Employees do not want new software - go on occasion or bend their line?

    Software leapfrog will soon become a very common disease of companies. To change one software for another because of every little thing, to jump from technology to technology, to experiment in a living business is becoming the norm. At the same time, a real civil war begins in the office: a resistance movement is being introduced, partisans are conducting subversive work against the new system, spies are promoting a brave new world with new software, management from the armored car of the  corporate portal broadcasts about peace, work, KPI. A revolution usually ends with the complete failure of one of the parties.

    We know almost everything about implementation, so we’ll try to figure out how to turn a revolution into evolution and make implementation as useful and painless as possible. Well, or at least tell you what you can get into the process of.

    Ideal visualization of the adoption of new software by employees. Source -

    Yandex.Pictures Foreign consultants would start this article like this: “If you offer your employees high-quality software that can improve their work, have a qualitative impact on performance, the adoption of a new program or system will occur naturally way. " But we are with you in Russia, so the question of suspicious and warlike employees is very relevant. A natural transition will not work, even with minimal software such as a corporate messenger or softphone.

    Where does the problem grow from?

    Today, each company has a whole software zoo (we take the general case, because the number of software in IT companies is more than double or triple, and adaptation problems overlap partially and are very specific): project management systems, CRM / ERP, email clients, instant messengers, corporate portal, etc. And this is not counting the fact that there are companies in which even the transition from browser to browser is carried out by the whole team without exception (and there are also teams that are completely sitting on Internet Explorer Edge). In the general case, there are several situations for which our article may be useful:

    • the process of primary automation of a certain group of tasks takes place: the first CRM / ERP is introduced, a corporate portal is opened, a system for technical support is installed, and so on .;
    • there is a replacement of one software for another for some reason: obsolescence, new requirements, scaling, change of activity, etc .;
    • modules of the existing system are being expanded for development and growth (for example, the company opened production and decided to switch from RegionSoft CRM Professional to RegionSoft CRM Enterprise Plus with maximum functionality);
    • There is a serious interface and functional software update.
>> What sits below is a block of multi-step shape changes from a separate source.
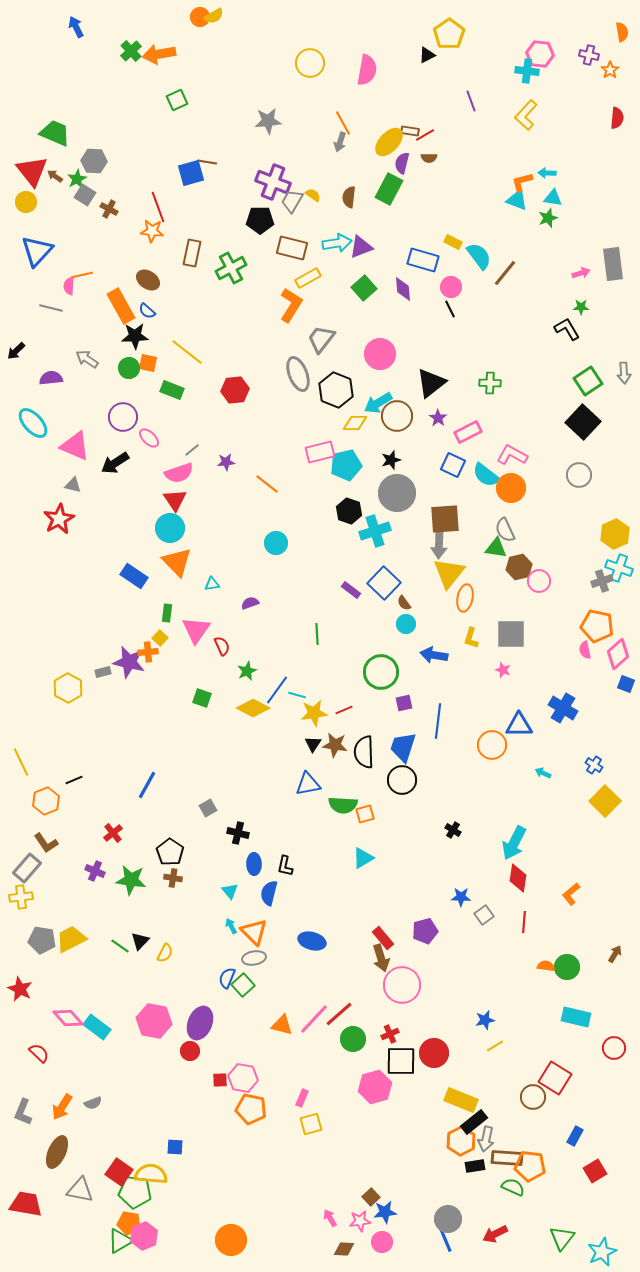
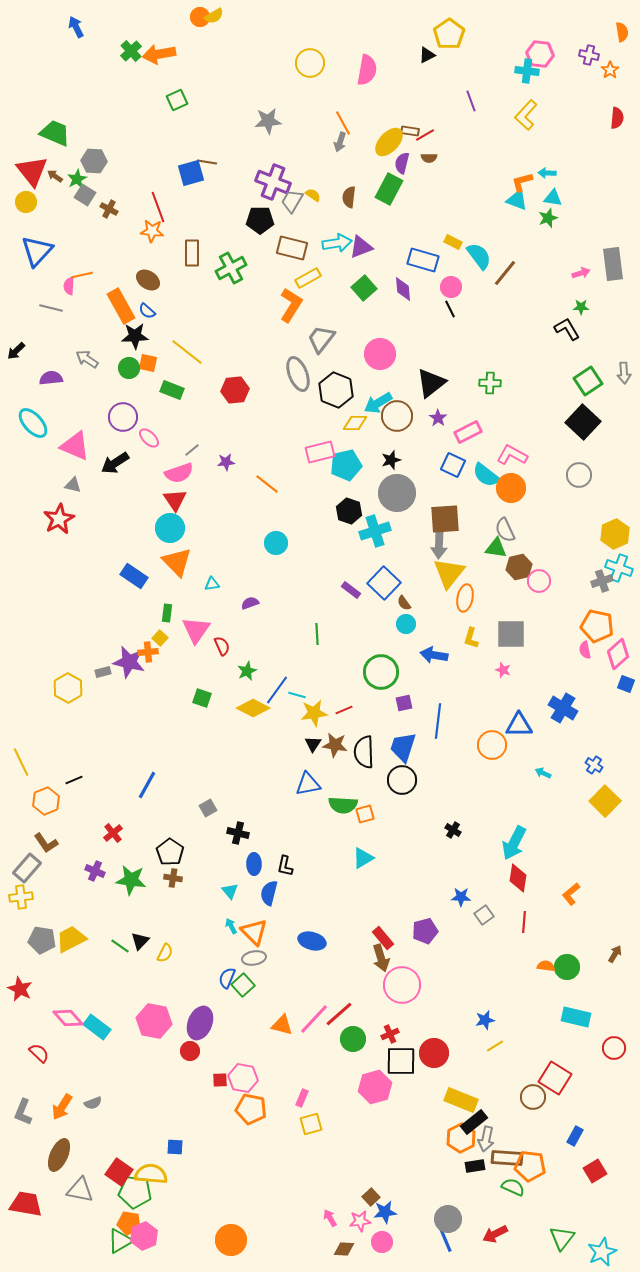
brown rectangle at (192, 253): rotated 12 degrees counterclockwise
orange hexagon at (461, 1141): moved 3 px up
brown ellipse at (57, 1152): moved 2 px right, 3 px down
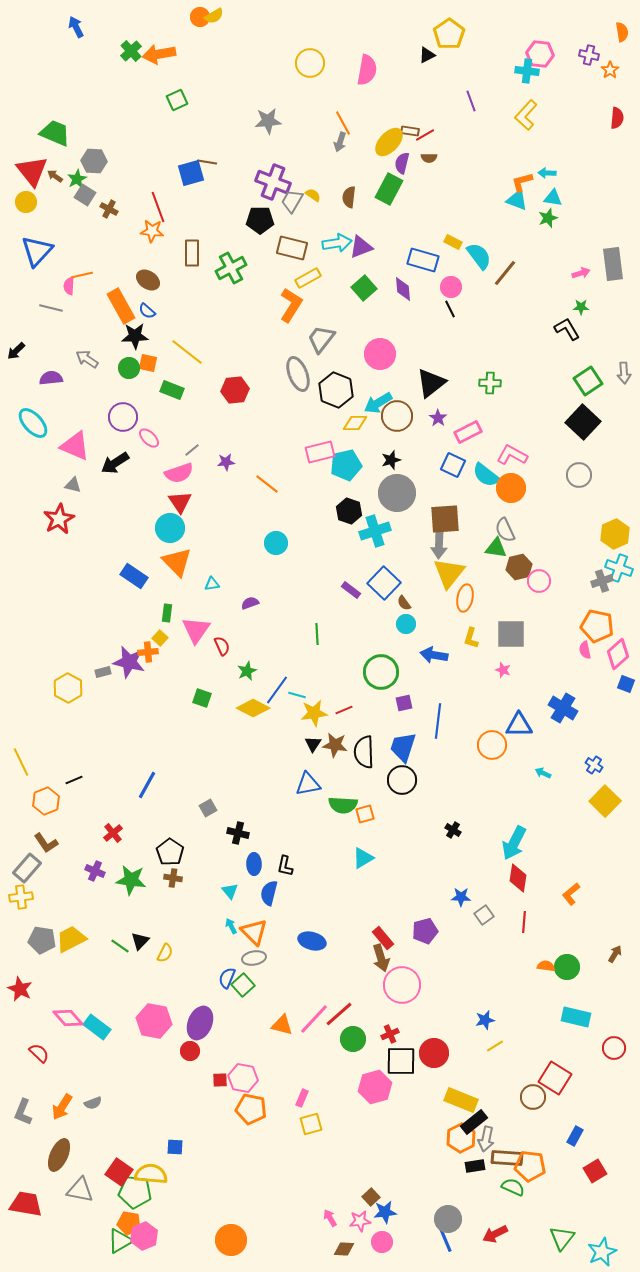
red triangle at (175, 500): moved 5 px right, 2 px down
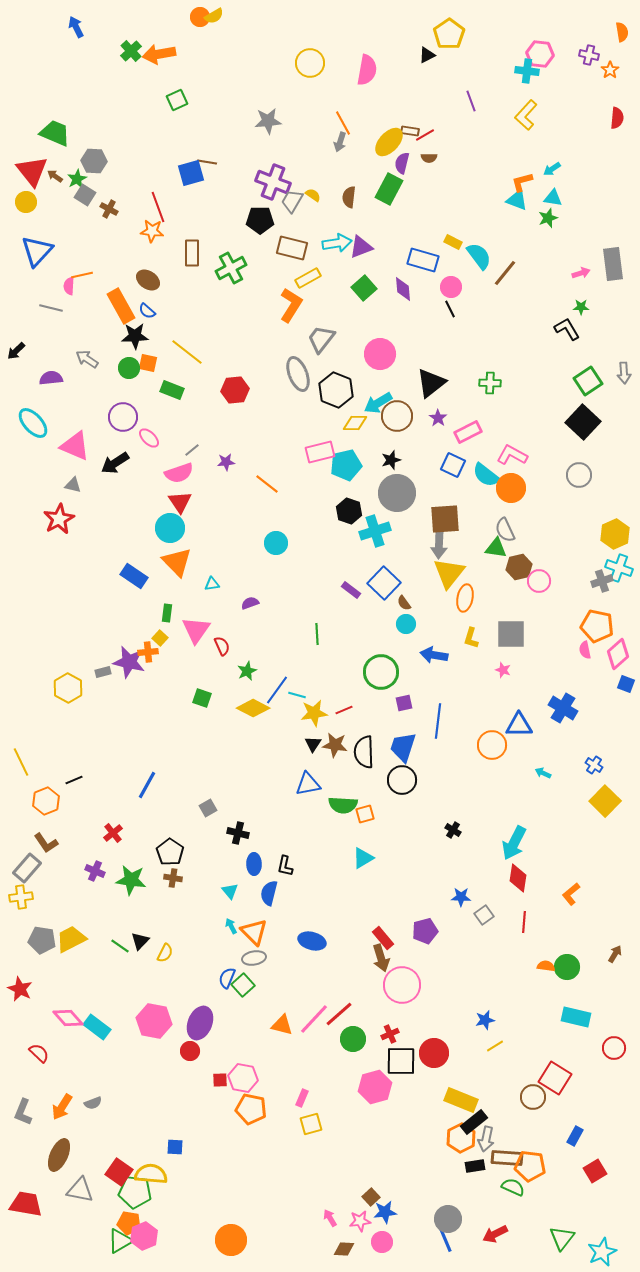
cyan arrow at (547, 173): moved 5 px right, 4 px up; rotated 36 degrees counterclockwise
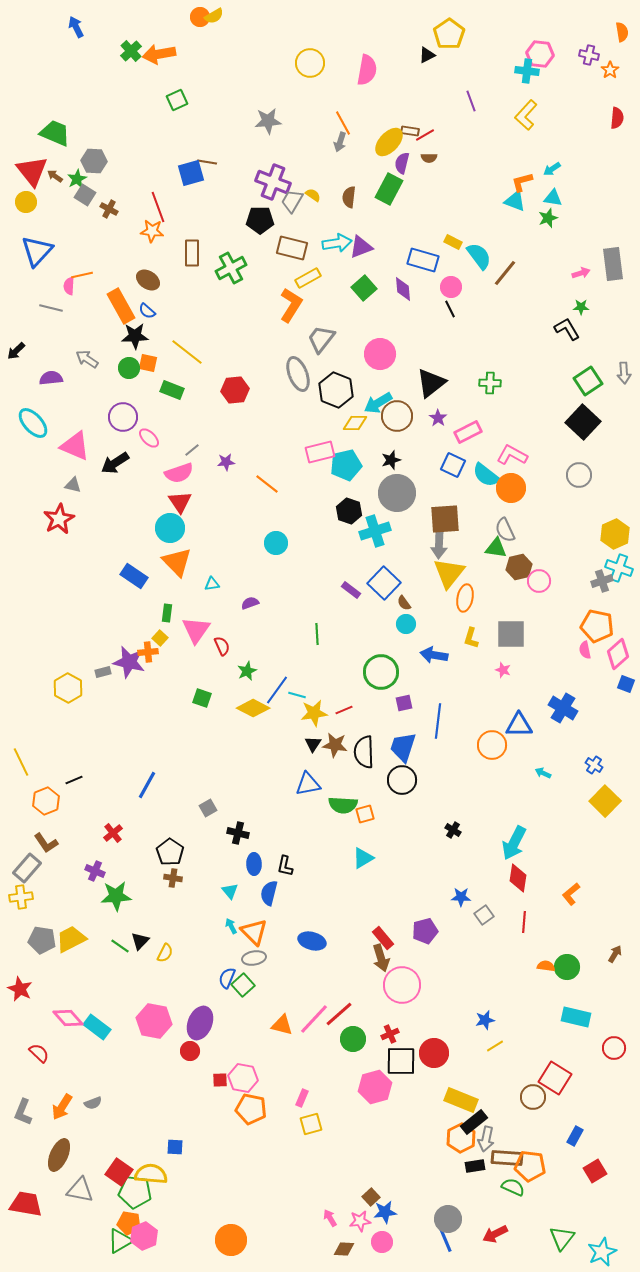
cyan triangle at (517, 200): moved 2 px left, 1 px down
green star at (131, 880): moved 15 px left, 16 px down; rotated 12 degrees counterclockwise
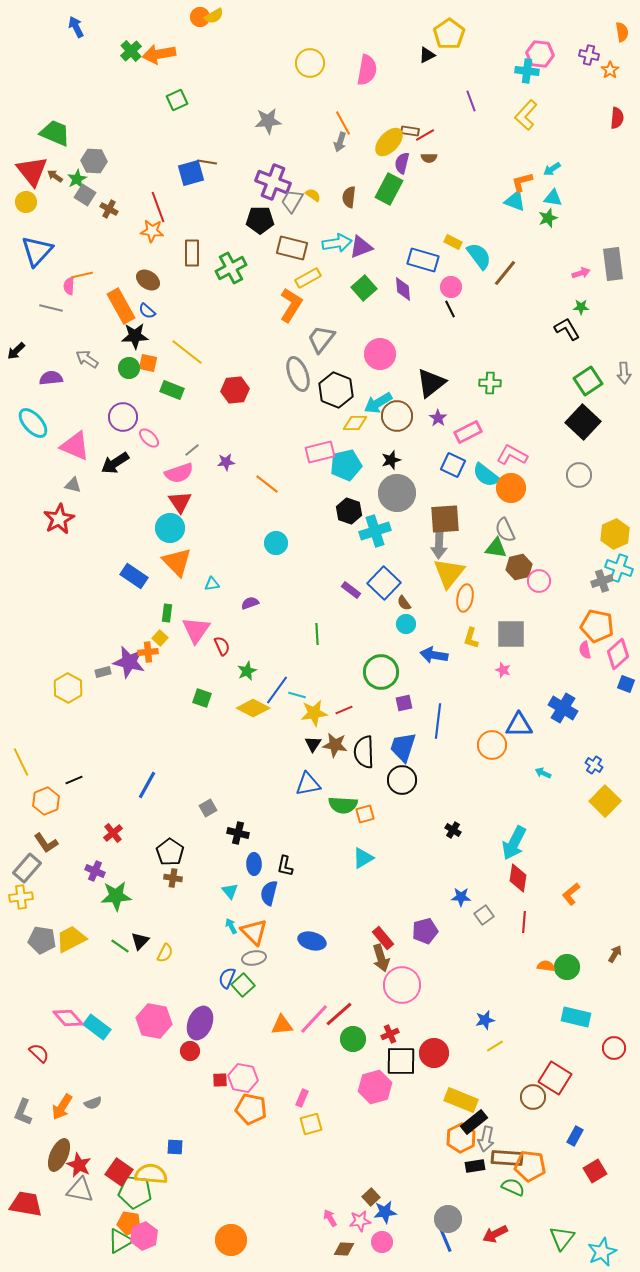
red star at (20, 989): moved 59 px right, 176 px down
orange triangle at (282, 1025): rotated 20 degrees counterclockwise
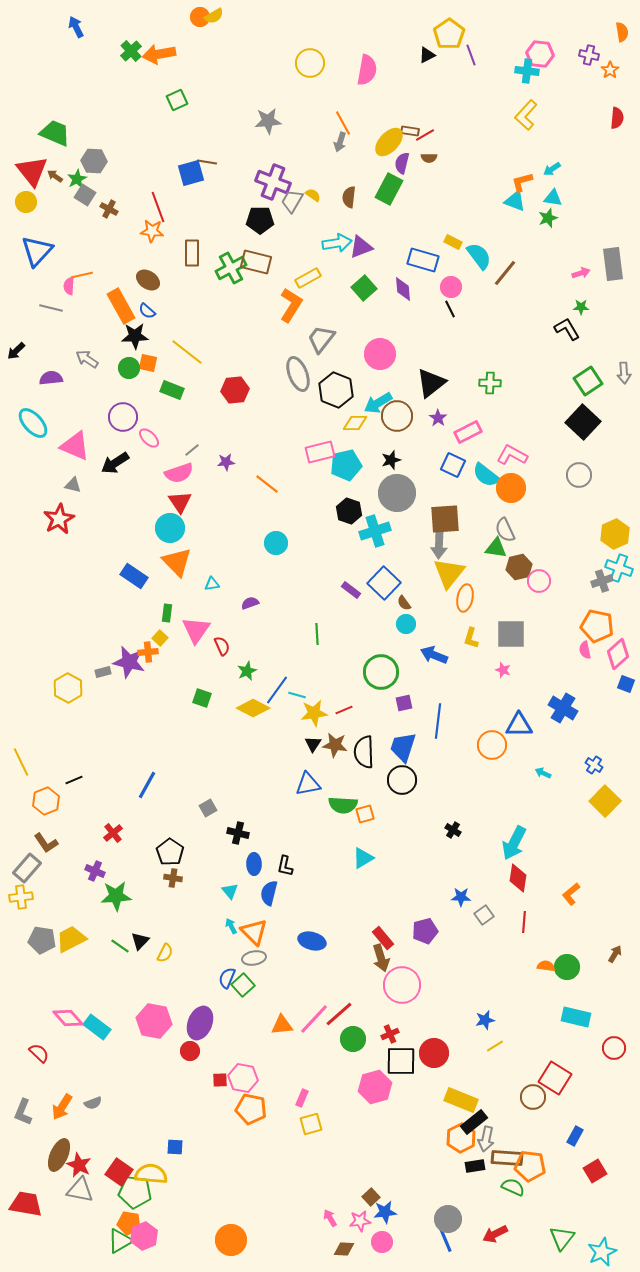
purple line at (471, 101): moved 46 px up
brown rectangle at (292, 248): moved 36 px left, 14 px down
blue arrow at (434, 655): rotated 12 degrees clockwise
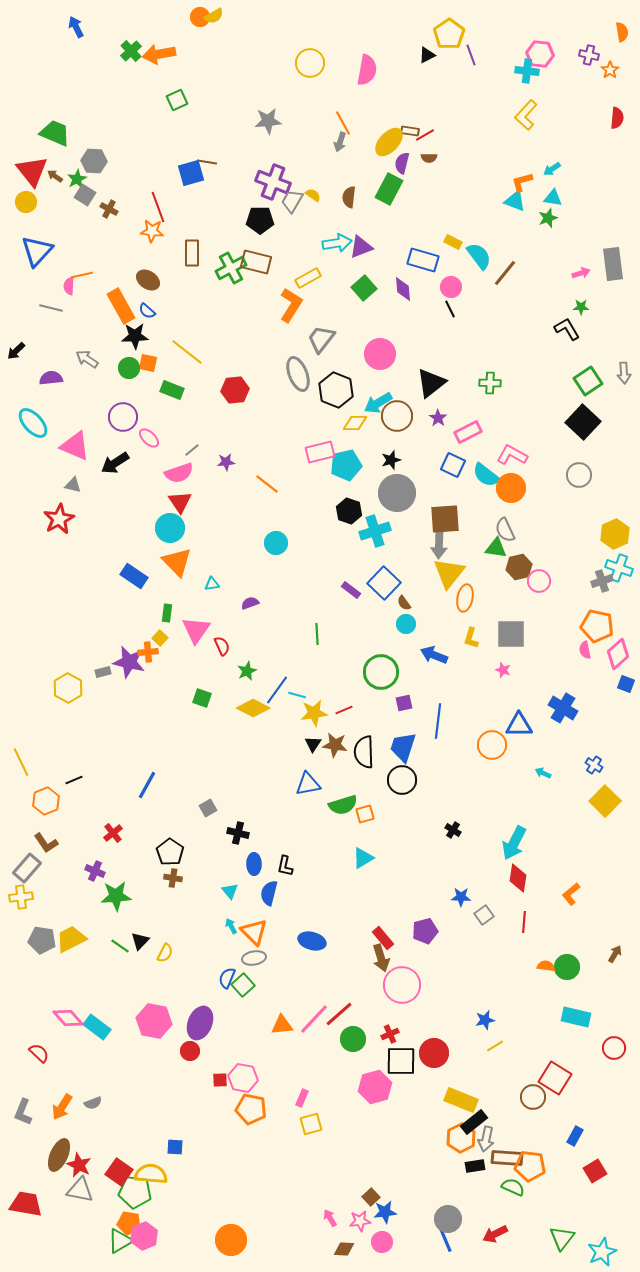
green semicircle at (343, 805): rotated 20 degrees counterclockwise
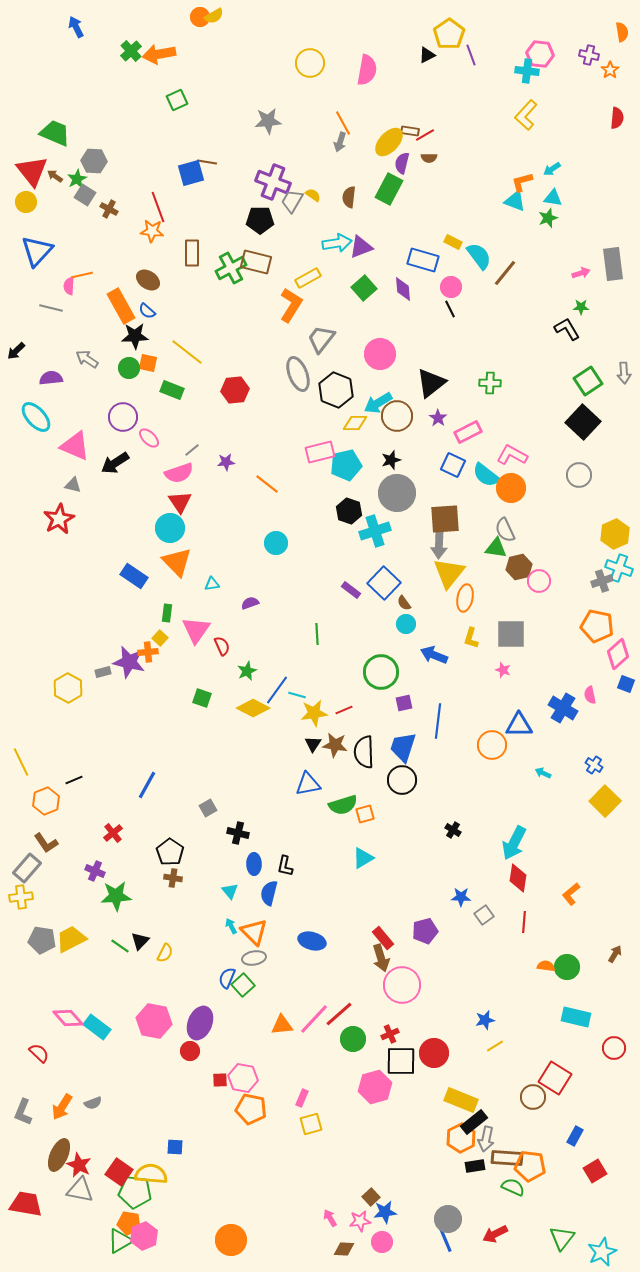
cyan ellipse at (33, 423): moved 3 px right, 6 px up
pink semicircle at (585, 650): moved 5 px right, 45 px down
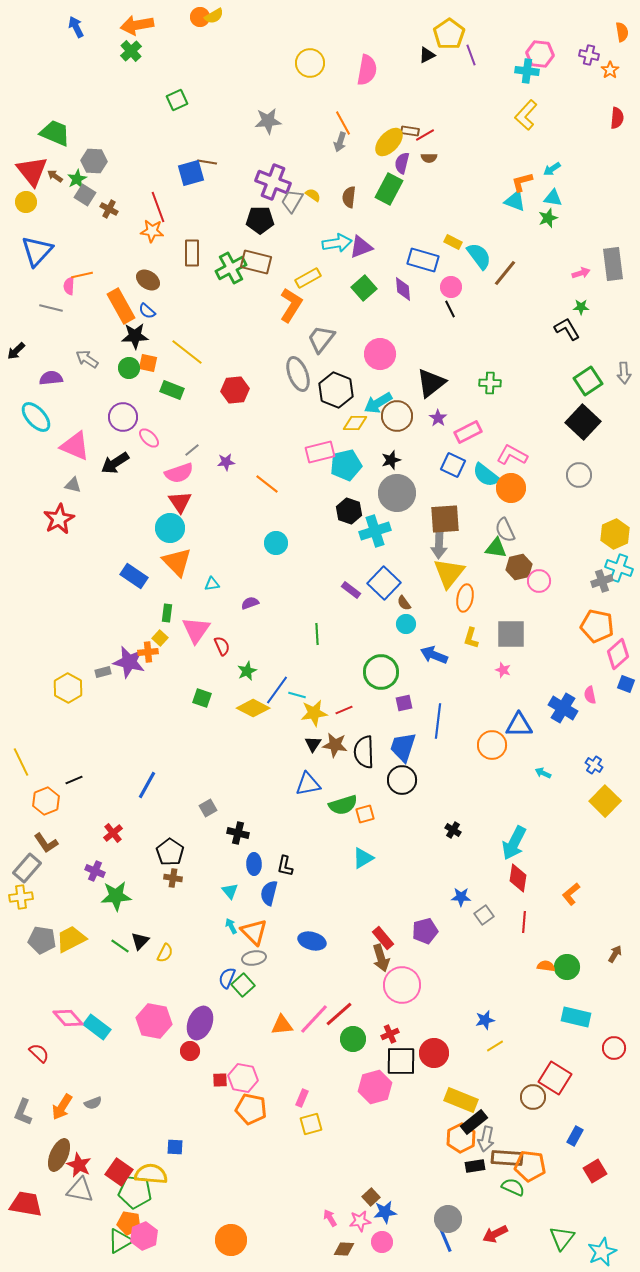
orange arrow at (159, 54): moved 22 px left, 29 px up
    Of course, the first two cases are much more acute and typical in their manifestations, pay special attention to them.

    So, before you start working with the team (who already suspected that it was good reason for change, and there will be changes soon), try to understand what are the real reasons for changing the software and do you agree that the changes so necessary.

    • It’s difficult to work in the old program: it is expensive, inconvenient, non-functional, has ceased to meet your requirements, is not suitable for your scale, etc. This is an objective necessity.
    • The vendor stopped supporting the system, or support and refinement turned into an endless series of approvals and pulling money. If your costs have increased significantly, and in the future they promise to increase yet - there is nothing to wait, you need to cut it. Yes, the new system will also cost money, but in the end, optimization will cost less than such support.
    • Change of software - a whim of one person or group of employees. For example, CTO wants a rollback and is lobbying for the introduction of a new, more expensive system - this happens in large companies. Another example: the project manager advocates changing Asana to Basecamp, then Basecamp to Jira, complex Jira to Wrike. Often, the only motive for such migrations is to show their vigorous work and maintain their position. In such cases, it is necessary to determine the degree of necessity, motives and validity and, as a rule, deny changes in a willful decision.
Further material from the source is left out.